§ Work request: Write only the number of lines in the data that include the word "konferencyjna".

(Collected data)
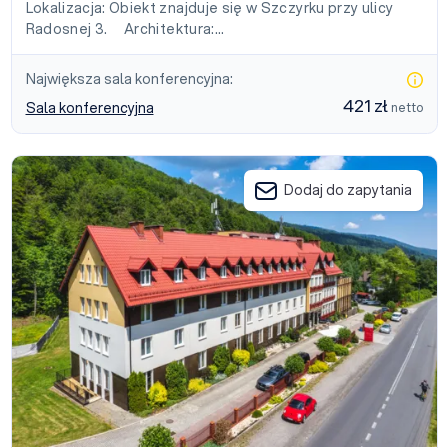
Lokalizacja: Obiekt znajduje się w Szczyrku przy ulicy
Radosnej 3. Architektura:…
Największa sala konferencyjna:
421 zł
Sala konferencyjna
netto
Gronie Ski & Bike
Dodaj do zapytania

§ Response area: 2